Last night we went to a gallery in DUMBO to see a Times art critic get pilloried for having written some intemperate things about women and black people. We were there mainly because our friend was scouting it to see what it might be like when they have a second pillorying next month at PAFA.

In what is a funny twist of continuity for our lives recently, one of the the shows he had reviewed was up at PS1 when we were there, and so we had just been through it and had a sort of vague opinion (it was OK, with some pretty super highlights).

We had been getting an early dinner in midtown, so we arrived somewhat late and had to sit in the downstairs part of the gallery (the pillorying was happening in an upstairs room, which was packed with I guess cool kids, and anyone who wanted to show up was sitting in the downstairs, which had a bar and a bunch of tables on a kind of scaffold over a pond. I would really like to go back there if there is ever a worthwhile show, because it is a pretty sweet space and you can imagine drunk people falling entertainingly into the pond, although it has a railing. The events transpiring upstairs were being shown in real time on a big projector in the downstairs space, which added an interesting layer of distance).

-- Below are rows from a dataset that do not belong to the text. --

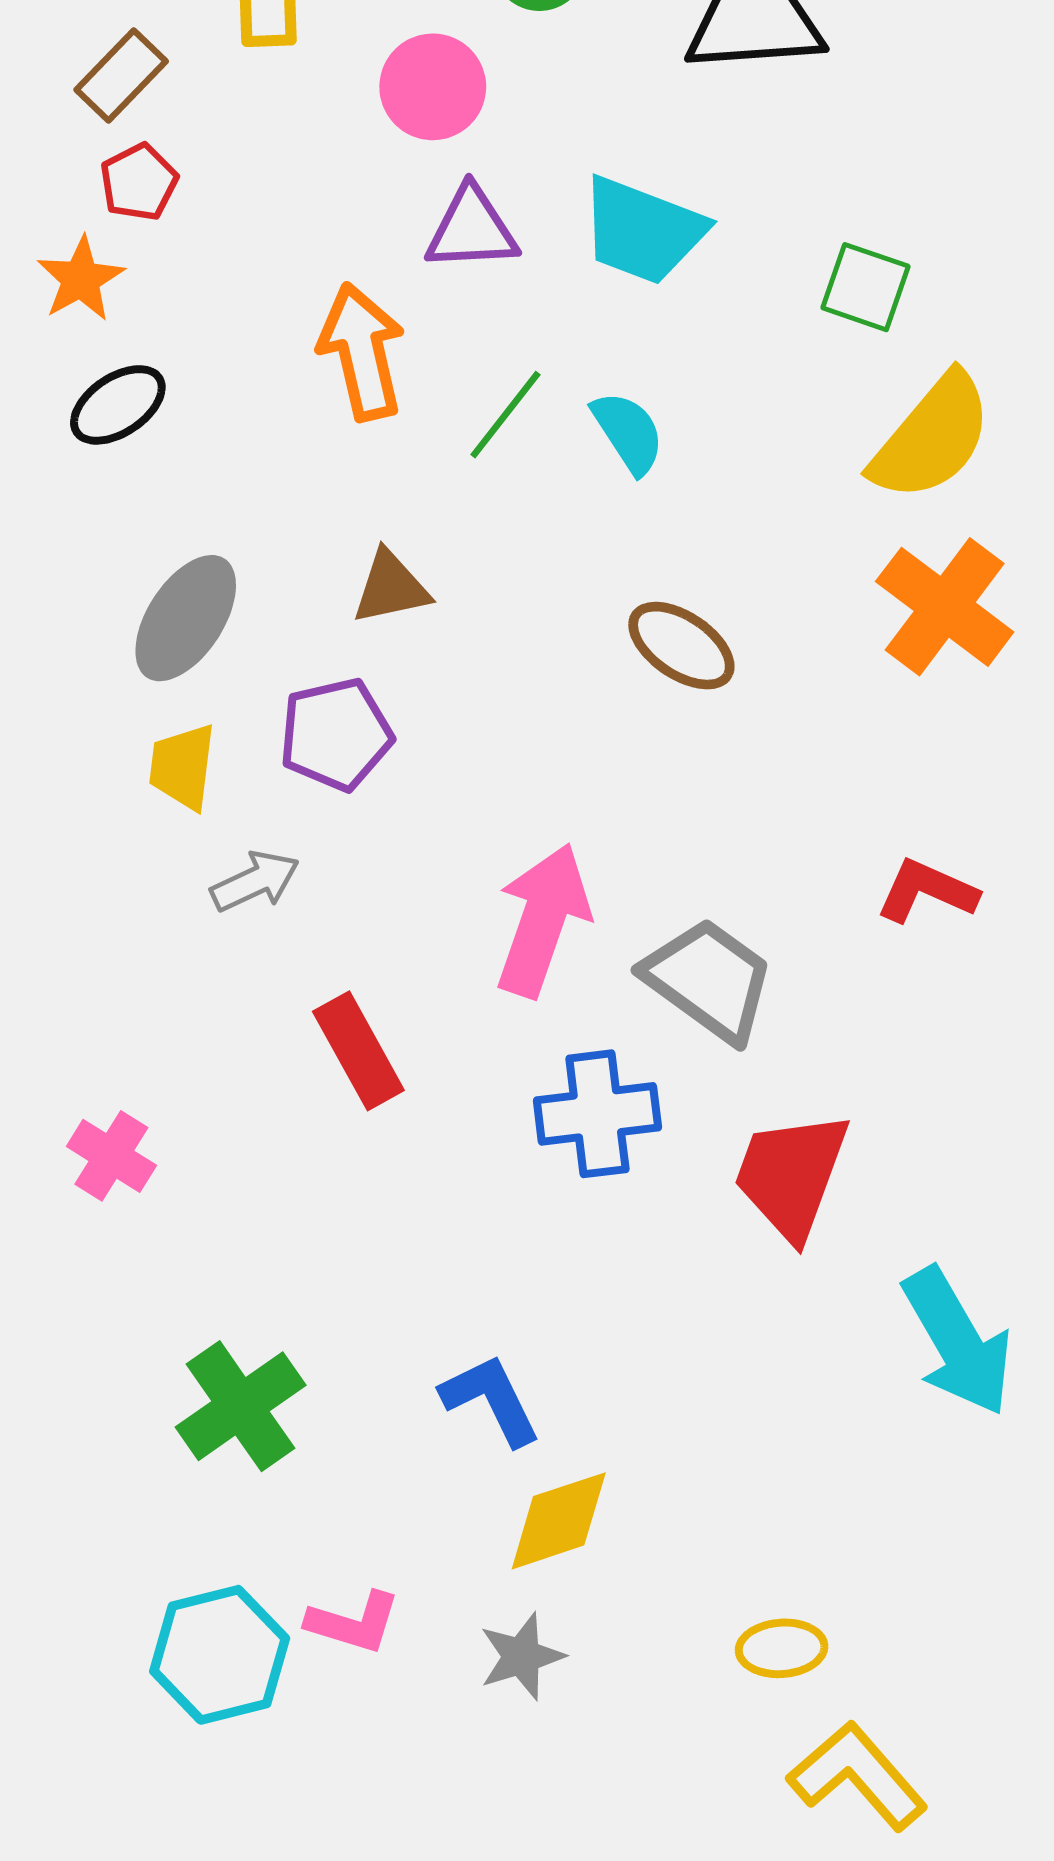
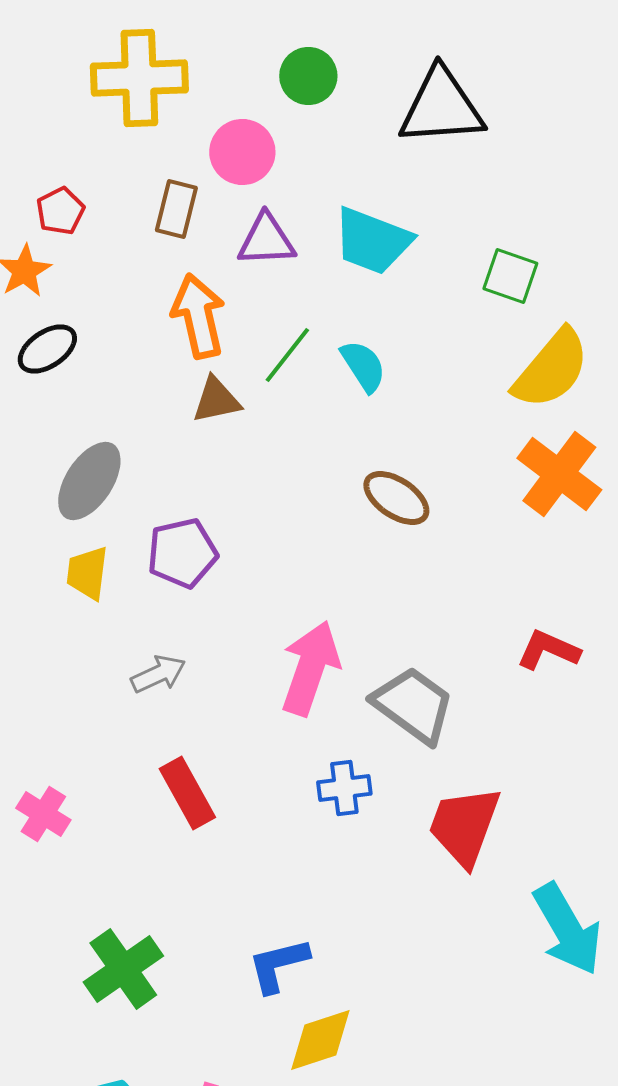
brown rectangle: (121, 76) -> (176, 209), moved, turned -30
brown triangle: (391, 587) -> (216, 400), moved
gray arrow: (255, 881) -> (158, 674), moved
red rectangle: (358, 1051) -> (187, 793), moved
blue cross: (597, 1114) -> (344, 788), size x0.7
blue L-shape: (491, 1400) -> (278, 965), turned -78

The actual pillorying was a pretty mixed bag. The critic’s intemperate remarks were definitely intemperate, in a sort of Bulworth-style “older white dude believes he is expressing basic truths by finally letting himself say racist/sexist things, and feels that his credentials as a big liberal and the fact that he is expressing what he feels to be basic truths should be enough for everyone to be cool with it” mode. The panel was not very good at coherently taking this apart, and in particular there was one young artist on it who talked at length in what might as well have been self-parodic jargon. There were also some very excellent coherent people, and at a couple of points you kind of felt there was a pretty decent debate happening. But then the critic’s friends in the audience decided they had had enough of the pillorying (which, despite protestations from some of the panel, was really a straightforward case of everyone on the stage being there to at the very least give the poor old critic a pretty aggressive interrogation about what he had written) and began to heckle a bit. Here is my advice for cases where you are an older white dude friend of an old white dude critic who is doing pretty decently at engaging a semi-hostile but ultimately somewhat ineffective gang of interlocutors: you may feel some outrage, but your cause and the cause of your pal will be best served by you keeping it to yourself (you might also want to meditate on how talking unselfconsciously about marked and unmarked categories could be an indication that there is still a lot of privilege floating around).